Living the life you were meant to have…
The UNKNOWN becomes KNOWN
Why did the Granary Dominate? Part 4
Is there any way to see as a percentage what the granary should have been? Not the 100% consumer we see now. Should it be just food?
Yes — you can model this as a percentage, but not as a single “correct” number like physics. It’s more like a design target: “How much of human time should be locked into keeping the granary running, versus living/creating?”
A clean way to do it is to define what the granary actually needs to cover, then cap everything else as overhead.
A useful Earth 2.0 way to measure it
Think of society’s labour/time split into three buckets:
Core granary (non-negotiable life support)
Food & water
Shelter & basic energy
Sanitation & waste
Essential healthcare
Basic logistics and maintenance
Safety/repairs/infrastructure
Support granary (helpful, but must be kept lean)

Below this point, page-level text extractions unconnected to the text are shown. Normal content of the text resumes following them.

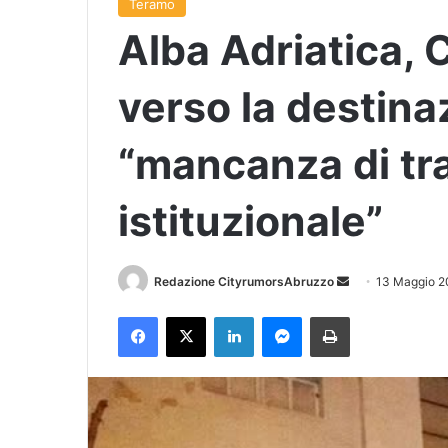
Teramo
Alba Adriatica,
verso la destina
“mancanza di tr
istituzionale”
Redazione CityrumorsAbruzzo
I
13 Maggio 2
n
Facebook
X
LinkedIn
Messenger
Stampa
v
i
a
u
n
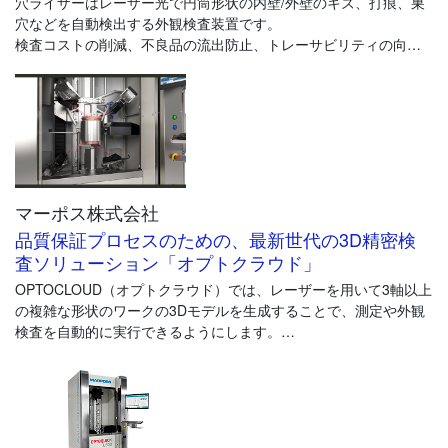
穴ライザーはレーザー光で円筒形状の内壁/外壁のキズ、打痕、巣
穴などを自動検出する外観検査装置です。
検査コストの削減、不良品の流出防止、トレーサビリティの向
上、検査品質の個人差解消などのメリットがあり、生産技術部で
のライン改善、標準化・自動化の推進などに最適です。
マーポス株式会社
品質保証プロセスのための、最新世代の3D精密検
査ソリューション「オプトクラウド」
OPTOCLOUD（オプトクラウド）では、レーザーを用いて3軸以上
の複雑な形状のワークの3Dモデルを生成することで、測定や外観
検査を自動的に実行できるようにします。
具体的には、まず複数のレーザーヘッドを用いて、ワークを360°
高速回転させながら部品の点群データ（ポイントクラウド）を収
集します。
ポイントクラウドは、1つの3Dデータとして再構成されます。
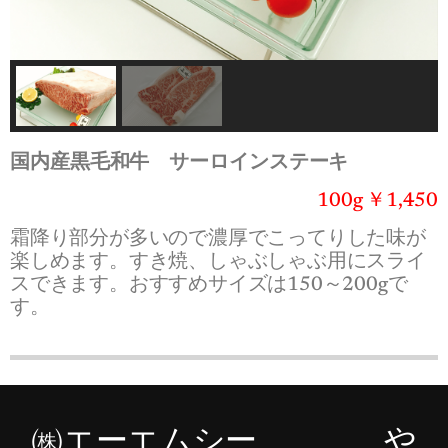
国内産
黒毛和牛 サーロインステーキ
100g ￥1,450
霜降り部分が多いので濃厚でこってりした味が
楽しめます。すき焼、しゃぶしゃぶ用にスライ
スできます。おすすめサイズは150～200gで
す。
㈱エーエムシー や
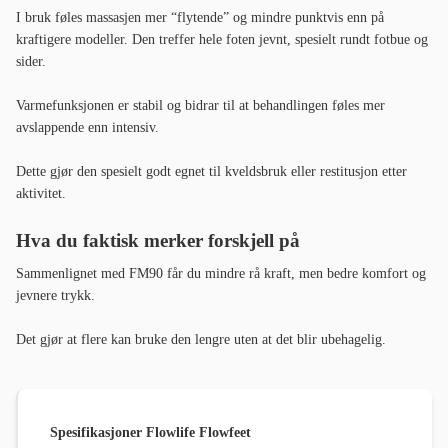
I bruk føles massasjen mer “flytende” og mindre punktvis enn på
kraftigere modeller. Den treffer hele foten jevnt, spesielt rundt fotbue og
sider.
Varmefunksjonen er stabil og bidrar til at behandlingen føles mer
avslappende enn intensiv.
Dette gjør den spesielt godt egnet til kveldsbruk eller restitusjon etter
aktivitet.
Hva du faktisk merker forskjell på
Sammenlignet med FM90 får du mindre rå kraft, men bedre komfort og
jevnere trykk.
Det gjør at flere kan bruke den lengre uten at det blir ubehagelig.
Spesifikasjoner Flowlife Flowfeet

Administration, coordination, planning
Basic education and training
Governance and dispute resolution
Standard-setting, quality, compliance (only where truly needed)

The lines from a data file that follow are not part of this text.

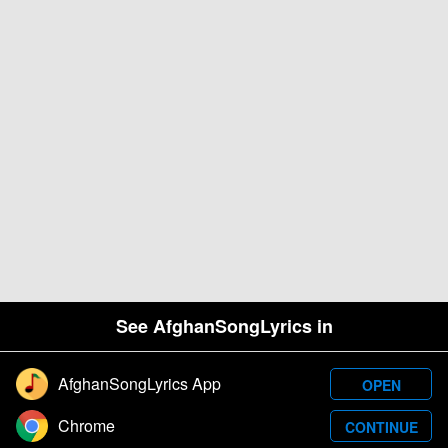
See AfghanSongLyrics in
AfghanSongLyrics App
OPEN
Designed and developed by Samim Wafa. Â© 2026
Chrome
CONTINUE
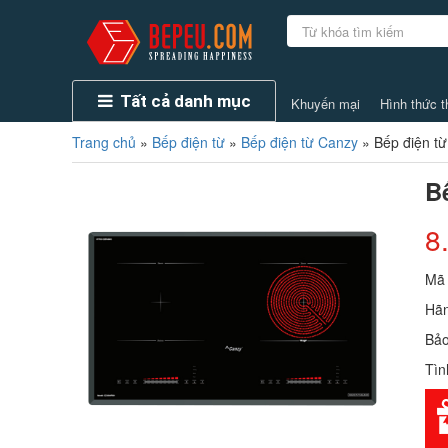
Tất cả danh mục
Khuyến mại
Hình thức t
Trang chủ
»
Bếp điện từ
»
Bếp điện từ Canzy
»
Bếp điện t
B
8
Mã
Hãn
Bả
Tìn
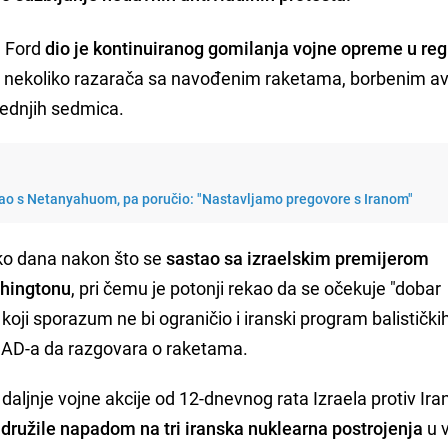
. Ford
dio je kontinuiranog gomilanja vojne opreme u regi
nekoliko razarača sa navođenim raketama, borbenim av
ednjih sedmica.
čao s Netanyahuom, pa poručio: "Nastavljamo pregovore s Iranom"
ko dana nakon što se
sastao sa izraelskim premijerom
hingtonu
, pri čemu je potonji rekao da se očekuje "dobar
 koji sporazum ne bi ograničio i iranski program balistički
 SAD-a da razgovara o raketama.
aljnje vojne akcije od 12-dnevnog rata Izraela protiv Ira
idružile napadom na tri iranska nuklearna postrojenja
u v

Life/creation (the point of being alive)
Creating (design, invention, art, building new things)
Care (relationships, children, elders beyond “minimum care”)
Learning, play, exploration
Community, meaning, rest
Culture and spiritual life (whatever that means to someone)

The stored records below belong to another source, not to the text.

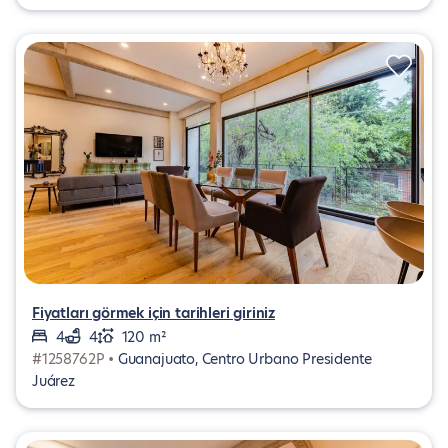
Fiyatları görmek için tarihleri giriniz
4
4
120 m²
#1258762P •
Guanajuato, Centro Urbano Presidente
Juárez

The Earth 1.0 failure mode is: bucket 2 eats bucket 3, and then bucket 1 starts to fail too.
Rough percentage targets (as design ranges)
These aren’t “truth,” they’re useful targets for a healthy civilisation:
Core granary: ~10–25%
(Enough to keep everyone fed, housed, powered, clean, medically safe.)Support granary: ~5–15%
(Coordination exists, but it doesn’t sprawl into a control industry.)Life/creation: ~60–85%
(Most human time is living, creating, caring, learning, resting.)
That “life/creation majority” is the big inversion: the granary is servant, not sovereign.
Should the granary be “just food”?
Food is the original and symbolic core, but in modern terms the minimum granary is:
Food + water
Energy + shelter
Sanitation
Basic healthcare
Maintenance/repair
Minimal coordination
So: not just food — but only what prevents death and cascading collapse.
Everything else has to justify itself by one test:
Does this reduce real load and increase human freedom, or does it merely create more granary to manage more granary?
A simple “granary creep” indicator you can use
Ask of any job/industry/process:
Is it making or maintaining essentials? (core granary)
Is it coordinating essentials leanly? (support granary)
Or is it managing the consequences of a system that harms people? (granary creep)
A lot of modern “consumer” volume is actually that third category: harm-management, complexity-management, and status churn.